The Downeast Rail Heritage Preservation Trust of Bar Harbor recently signed a 15-year lease with the state to reuse a 29-mile portion of the Calais Branch line, which was once used to move passengers and freight between Brewer and Calais.

The Downeast Scenic Railroad would offer sightseeing and dinner train tours from Washington Junction in Ellsworth to Green Lake in Dedham. Tours would be about 24 miles round-trip and last about 90 minutes.

Long-term plans also call for building a railroad museum and depot.

"The lease says we must be up and running by 2009, but our goal is to have things begin maybe in 2008," said Crystal Pace, the trust's executive director.

An economic impact study indicates the train would have 45,000 riders its first year and 72,000 riders its second year.

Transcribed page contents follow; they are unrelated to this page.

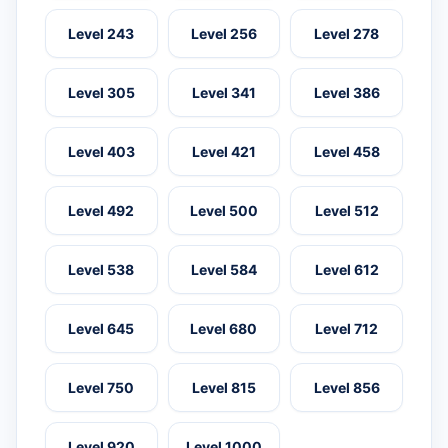
Level 243
Level 256
Level 278
Level 305
Level 341
Level 386
Level 403
Level 421
Level 458
Level 492
Level 500
Level 512
Level 538
Level 584
Level 612
Level 645
Level 680
Level 712
Level 750
Level 815
Level 856
Level 920
Level 1000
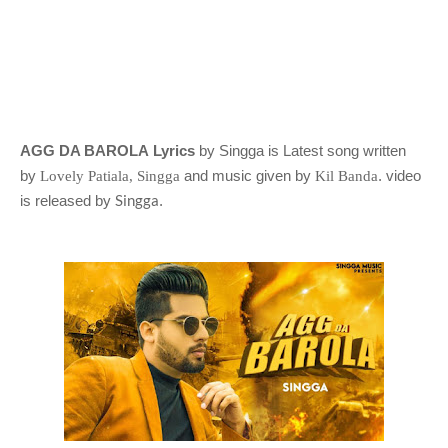
AGG DA BAROLA Lyrics
by Singga is Latest song written
by
and music given by
. video
Lovely Patiala, Singga
Kil Banda
Singga
is released by
.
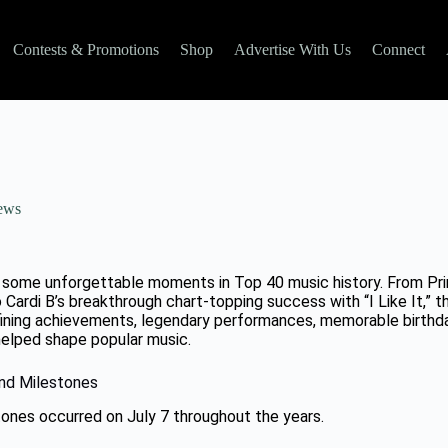
Contests & Promotions
Shop
Advertise With Us
Connect
ews
d some unforgettable moments in Top 40 music history. From Princ
to Cardi B’s breakthrough chart-topping success with “I Like It,” t
ining achievements, legendary performances, memorable birthda
elped shape popular music.
and Milestones
tones occurred on July 7 throughout the years.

"This operation is something that we envision could be self-sustaining," Pace said. "People are excited. There are a lot of different aspects of this project that I think people can connect with."

The excursion train proposal was initiated by Thomas Testa, who owns restaurants in Bar Harbor and Palm Beach, Fla. The trust's board members include a teacher, an attorney, a doctor and a former state senator. Testa is the group's president.

Reusing the line from Ellsworth to Dedham would require a significant investment to improve the condition of the tracks, which have been out of service since 1985. Pace said the trust expects to spend about $2.3 million to rehabilitate the line, with money coming from donations and grants received through a fundraising drive that is now under way.

Because of those high start-up costs, the lease with the state allows the trust to pay nothing for the first five years. After the fifth year, the organization will be required to invest a minimum of $10,000 in materials to maintain the tracks.

Nate Moulton, DOT's manager of rail transportation, said the project is in line with the state's goal of preserving the tracks for rail purposes while also making it available for mixed recreational use.

In the lease, the state retains the right to develop a trail within the railroad corridor for other recreational activities, such as biking.

"This puts a rail reuse back in the corridor," Moulton said of the passenger train project. "It's another attraction for the region. It's an innovative way to use this corridor and benefit the whole region."

Moulton said the state will bear no financial responsibility for the project but will assist members of the trust as they develop their plan.

"It sounded like a decent proposal and a good reuse of this line," he said. "We want to see them succeed."